Express Node XML Scraper
A XML Scraper with a front-end facing Express server that scrapes for remote XML files while at the same time offering the saved sitemaps on the Node Express server.
Set-up
- Run
npm install
to install all the dependancies including the simple-xml-scrapper app that will crawl the site.

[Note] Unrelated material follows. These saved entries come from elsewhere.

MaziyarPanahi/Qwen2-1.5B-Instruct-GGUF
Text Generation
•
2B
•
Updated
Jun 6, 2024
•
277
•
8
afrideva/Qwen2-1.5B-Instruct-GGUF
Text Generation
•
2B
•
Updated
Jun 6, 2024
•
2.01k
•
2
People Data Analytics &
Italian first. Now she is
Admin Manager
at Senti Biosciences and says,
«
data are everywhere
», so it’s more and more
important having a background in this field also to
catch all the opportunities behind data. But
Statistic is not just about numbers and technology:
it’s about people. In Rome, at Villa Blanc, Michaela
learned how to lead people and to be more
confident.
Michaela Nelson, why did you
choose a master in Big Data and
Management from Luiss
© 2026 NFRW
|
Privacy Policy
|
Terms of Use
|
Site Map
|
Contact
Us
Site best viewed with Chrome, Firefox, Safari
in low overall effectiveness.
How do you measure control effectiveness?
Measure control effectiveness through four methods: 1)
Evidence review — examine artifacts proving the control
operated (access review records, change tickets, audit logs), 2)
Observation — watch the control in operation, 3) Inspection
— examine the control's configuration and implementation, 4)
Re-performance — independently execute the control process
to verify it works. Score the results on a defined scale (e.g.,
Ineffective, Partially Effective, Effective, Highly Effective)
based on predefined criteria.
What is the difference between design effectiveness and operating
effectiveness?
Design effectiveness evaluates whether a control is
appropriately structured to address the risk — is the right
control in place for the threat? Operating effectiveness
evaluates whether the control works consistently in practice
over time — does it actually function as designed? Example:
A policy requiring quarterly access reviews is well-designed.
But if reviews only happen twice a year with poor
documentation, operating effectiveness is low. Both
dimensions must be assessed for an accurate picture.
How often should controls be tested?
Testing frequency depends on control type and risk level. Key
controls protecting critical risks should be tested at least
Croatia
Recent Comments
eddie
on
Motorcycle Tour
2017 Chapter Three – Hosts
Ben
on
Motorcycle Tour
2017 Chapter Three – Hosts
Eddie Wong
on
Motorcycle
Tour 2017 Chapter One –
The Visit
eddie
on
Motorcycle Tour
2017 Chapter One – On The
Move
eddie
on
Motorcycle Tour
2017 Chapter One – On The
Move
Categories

node server.js --sitemap_index_url=http://www.nytimes-se.com/nytse/sitemap.xml
Express Server
- After everything is successfully created, a local directory
/rendered_sitemaps
will be created. - Visit
http://localhost:3001/rendered_sitemaps
for additional information on how generated sitemap directories can be accessed. - Sitemaps will be have a directory created per domain. http://www.nytimes-se.com/nytse/sitemap.xml will create a
nytimes-se.com/
directory and contain all related sitemaps from within that domain.
Cron
- This node application features a running internal cron job that can be set using a regular cron expression and using the
cron_schedule=
flag within the CLI command for this job. The following command will scrap on the 30 minute marker the specified sitemap.
node server.js --sitemap_index_url=http://www.nytimes-se.com/nytse/sitemap.xml --cron_schedule="30 * * * *"
Saving
- Files by default are saved into an XML format. Plans for CSV formatting will be made available.